# dehydrated navy beans...



## puddlejumper007 (Jan 12, 2008)

i soaked four pounds of navy beans over nite, rinsed, cooked them until done then filled my dehydrater up, they turned out real nice, all i have to do is rehydrate them and i have beans....already to go..


----------



## stef (Sep 14, 2002)

puddlejumper007 said:


> i soaked four pounds of navy beans over nite, rinsed, cooked them until done then filled my dehydrater up, they turned out real nice, all i have to do is rehydrate them and i have beans....already to go..

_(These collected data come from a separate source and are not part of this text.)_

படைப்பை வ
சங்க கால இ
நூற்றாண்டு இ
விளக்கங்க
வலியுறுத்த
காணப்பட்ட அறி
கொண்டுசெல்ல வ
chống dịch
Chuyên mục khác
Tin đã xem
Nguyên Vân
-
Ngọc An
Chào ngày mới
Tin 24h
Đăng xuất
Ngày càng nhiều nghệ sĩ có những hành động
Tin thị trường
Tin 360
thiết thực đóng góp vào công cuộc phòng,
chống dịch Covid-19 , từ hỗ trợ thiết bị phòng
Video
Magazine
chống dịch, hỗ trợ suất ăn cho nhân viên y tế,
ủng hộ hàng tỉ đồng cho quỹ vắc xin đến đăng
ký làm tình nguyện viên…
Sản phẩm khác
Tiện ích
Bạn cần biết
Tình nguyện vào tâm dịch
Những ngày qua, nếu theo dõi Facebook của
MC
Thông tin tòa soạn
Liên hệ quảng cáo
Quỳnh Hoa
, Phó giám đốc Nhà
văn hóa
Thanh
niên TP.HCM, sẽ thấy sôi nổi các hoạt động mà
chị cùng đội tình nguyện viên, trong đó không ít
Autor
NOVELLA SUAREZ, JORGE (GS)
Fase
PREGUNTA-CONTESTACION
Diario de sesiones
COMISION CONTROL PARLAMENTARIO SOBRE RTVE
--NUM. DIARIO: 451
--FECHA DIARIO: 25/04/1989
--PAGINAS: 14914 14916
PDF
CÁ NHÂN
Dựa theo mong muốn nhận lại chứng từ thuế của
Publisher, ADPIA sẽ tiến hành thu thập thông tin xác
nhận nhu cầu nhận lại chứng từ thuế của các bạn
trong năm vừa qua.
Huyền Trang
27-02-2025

I'm curious, if they were already dry, why did you soak, and then dehydrate them again? Or maybe I just don't understand. (which is certainly possible!) * *


----------



## GrannyG (Mar 26, 2005)

I do pinto beans ..... a quick way to rehydrate them when I am in a hurry....mashed up on tostados...YUM...


----------



## puddlejumper007 (Jan 12, 2008)

being already cooked, all i have to do is rehydrate and they are ready to eat, did that make sense i hope so...lol


----------



## fffarmergirl (Oct 9, 2008)

Good idea. Have you tried them? What's the texture like?


----------



## stef (Sep 14, 2002)

puddlejumper007 said:


> being already cooked, all i have to do is rehydrate and they are ready to eat, did that make sense i hope so...lol


I'm not trying to be difficult, but if you re-dehydrate them doesn't that just make them hard again? Isn't that the purpose of dehydrating something, to take out all the moisture? 
You can tell I don't dehydrate, although I do can beans and they're ready to heat and eat.


----------



## Narshalla (Sep 11, 2008)

Stef said:


> I'm not trying to be difficult, but if you re-dehydrate them doesn't that just make them hard again? Isn't that the purpose of dehydrating something, to take out all the moisture?
> You can tell I don't dehydrate, although I do can beans and they're ready to heat and eat.

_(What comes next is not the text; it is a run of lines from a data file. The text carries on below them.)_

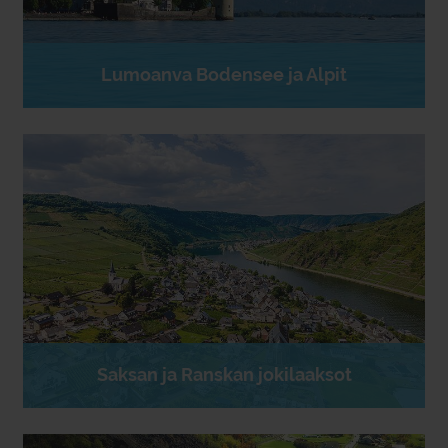
Lumoanva Bodensee ja Alpit
Saksan ja Ranskan jokilaaksot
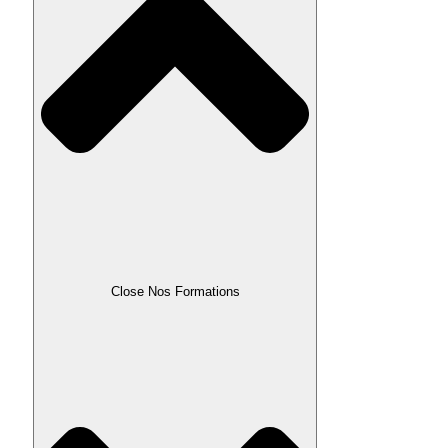
Close Nos Formations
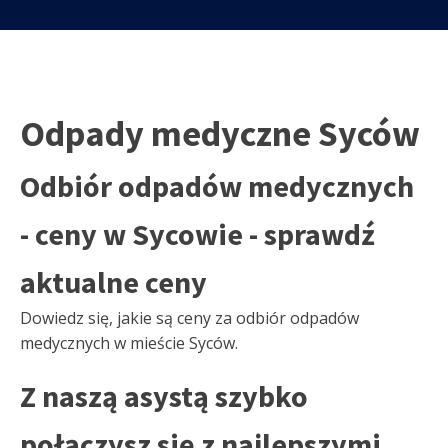
Odpady medyczne Syców
Odbiór odpadów medycznych
- ceny w Sycowie - sprawdź
aktualne ceny
Dowiedz się, jakie są ceny za odbiór odpadów
medycznych w mieście Syców.
Z naszą asystą szybko
połączysz się z najlepszymi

She soaked them, then cooked them, then dehydrated them.

It takes a great deal of water and energy to make beans (relatively speaking,) so she'll only have to add a small amount of water and energy (cooking).

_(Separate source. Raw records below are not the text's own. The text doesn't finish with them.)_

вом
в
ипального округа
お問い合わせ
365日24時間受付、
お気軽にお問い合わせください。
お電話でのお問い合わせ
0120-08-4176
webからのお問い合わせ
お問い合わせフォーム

Minute rice is the same way -- it's been cooked and dried, and now needs only a little bit of water and time to cook.

Same principle.


----------



## fffarmergirl (Oct 9, 2008)

She made instant beans.


----------



## hurryiml8 (Apr 15, 2009)

How done do they need to be? Not mushy? Just done? I would like to try this.
Karen


----------



## puddlejumper007 (Jan 12, 2008)

no they just need to be done not mushy, just chew one and you can tell if it is done enough, they dry well and will save so much time , water ,and energy if my electric goes out and water is scarce.. also our family fare store had hamburger on sale for 1.79 a pound, i bought quite a bit and am making making hamburger crumbles today in dehydrater, i have done it before and realy liked it.


----------



## aftermidnite (Dec 8, 2005)

the beans work very well with meals in a jar as well . The ready to use beans you can get from say Honeyvill Farms are more expensive than buying bags og beans and dehydrating them yourself ...


----------